El rinoceronte y las maniobras de Montilla

Una de las obras cumbres del teatro del absurdo, El rinoceronte, de Eugène Ionesco, como todas las de este género, se caracteriza aparentemente por una trama que parece carecer de significado, con diálogos peregrinos, y que constituye una exaltación de la incoherencia, del disparate y de la falta de lógica, aunque al final de semejante galimatías puede haber para los iniciados un mensaje muy claro.

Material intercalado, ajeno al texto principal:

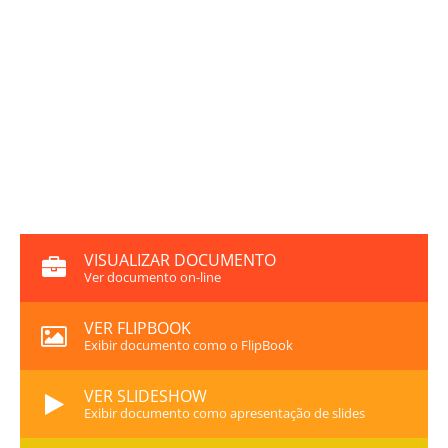
VISUALIZAR DOCUMENTO
Ver documento on-line
VER FLIPBOOK
Exibir documento como o FlipBook
VER SLIDESHOW
Exibir documento como apresentação de slides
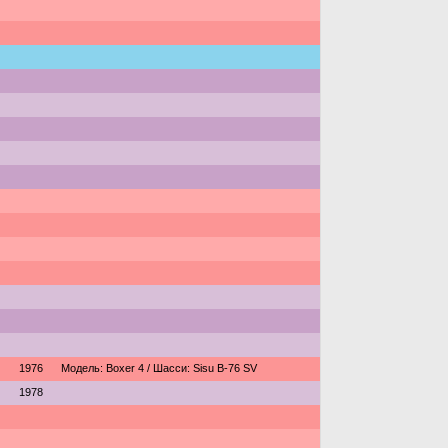
1976
Модель: Boxer 4 / Шасси: Sisu B-76 SV
1978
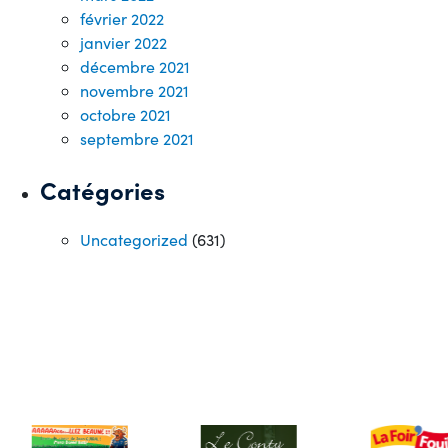
février 2022
janvier 2022
décembre 2021
novembre 2021
octobre 2021
septembre 2021
Catégories
Uncategorized
(631)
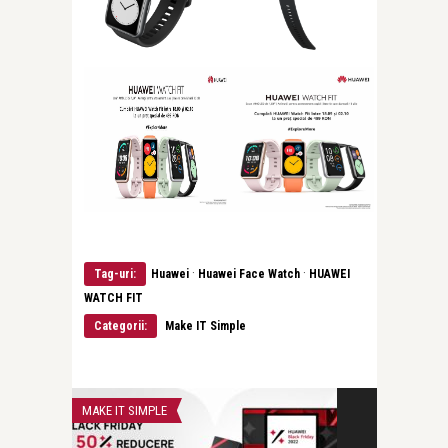
·
·
Tag-uri:
Huawei
Huawei Face Watch
HUAWEI
WATCH FIT
Categorii:
Make IT Simple
MAKE IT SIMPLE
MAKE IT SIMPLE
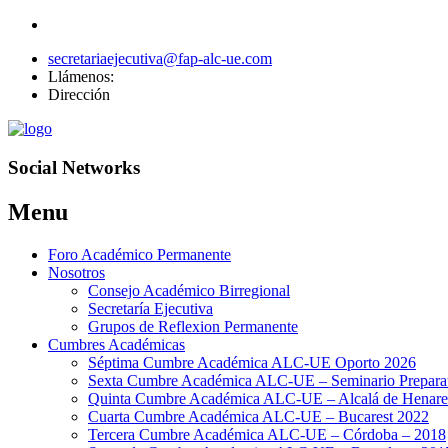
secretariaejecutiva@fap-alc-ue.com
Llámenos:
Dirección
Social Networks
Menu
Skip
Foro Académico Permanente
to
Nosotros
content
Consejo Académico Birregional
Secretaría Ejecutiva
Grupos de Reflexion Permanente
Cumbres Académicas
Séptima Cumbre Académica ALC-UE Oporto 2026
Sexta Cumbre Académica ALC-UE – Seminario Preparato
Quinta Cumbre Académica ALC-UE – Alcalá de Henare
Cuarta Cumbre Académica ALC-UE – Bucarest 2022
Tercera Cumbre Académica ALC-UE – Córdoba – 2018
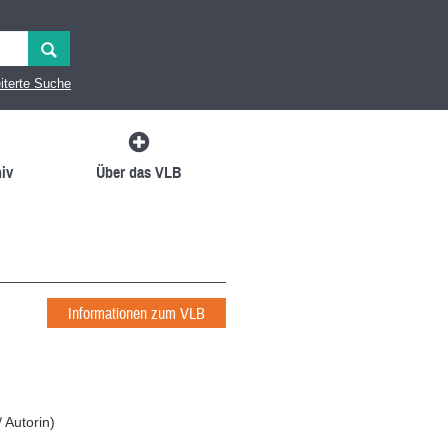
iterte Suche
iv
Über das VLB
Informationen zum VLB
/ Autorin
)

Pues bien, Ionesco nos visitó anteayer en Madrid para ofrecernos, desde su inmortalidad, la representación de un acto que pertenece sin más al teatro del absurdo y que se celebró en la sede del Senado. Se había reunido la Comisión General de las Comunidades Autónomas para escuchar al presidente de la Generalitat, que venía, digámoslo claramente, a defender su sillón presidencial, ante la amenaza de una sentencia desfavorable sobre el Estatut del Tribunal Constitucional. En efecto, si –como es presumible– se acaba aprobando una sentencia que recorte los altos vuelos del Estatut, está claro que en las elecciones autonómicas catalanas del próximo otoño Montilla y su tripartito pasarían al limbo de la oposición. Para él, por tanto, es fundamental practicar el filibusterismo judicial para evitar a toda costa, ahora que los pronósticos amenazan tormenta, que la sentencia no se publique antes de los comicios. Su estrategia ha consistido así en perseguir tres objetivos: primero, hacer gala de su catalanidad sobrevenida; segundo, deslegitimar al Tribunal Constitucional; y, por último, pedir la renovación inmediata de esta institución. Veamos cada uno de ellos.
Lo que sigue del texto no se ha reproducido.